#### TASK MATERIAL ####

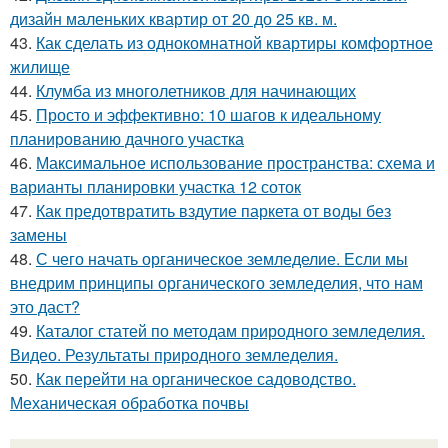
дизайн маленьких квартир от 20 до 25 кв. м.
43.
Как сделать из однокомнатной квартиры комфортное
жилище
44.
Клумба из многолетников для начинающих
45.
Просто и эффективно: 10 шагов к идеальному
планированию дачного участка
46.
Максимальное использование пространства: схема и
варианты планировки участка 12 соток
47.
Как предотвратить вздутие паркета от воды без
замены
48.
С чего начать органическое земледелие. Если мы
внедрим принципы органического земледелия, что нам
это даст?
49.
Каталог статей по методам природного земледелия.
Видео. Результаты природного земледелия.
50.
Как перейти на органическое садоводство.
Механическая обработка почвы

####
#### TASK MATERIAL ####

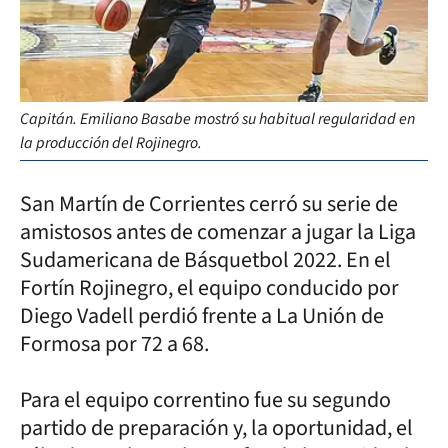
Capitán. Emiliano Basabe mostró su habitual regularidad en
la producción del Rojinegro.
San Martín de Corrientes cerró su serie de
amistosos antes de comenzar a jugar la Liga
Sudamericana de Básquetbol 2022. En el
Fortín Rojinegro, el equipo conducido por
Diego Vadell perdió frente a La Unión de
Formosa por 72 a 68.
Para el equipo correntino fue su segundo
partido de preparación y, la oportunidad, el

####

Look back at the data above. Transcribe exactly the lines starting at the line that contains "Sudamericana de Básquetbol 2022. En el" and ending at the line that contains "partido de preparación y, la oportunidad, el".

Sudamericana de Básquetbol 2022. En el
Fortín Rojinegro, el equipo conducido por
Diego Vadell perdió frente a La Unión de
Formosa por 72 a 68.
Para el equipo correntino fue su segundo
partido de preparación y, la oportunidad, el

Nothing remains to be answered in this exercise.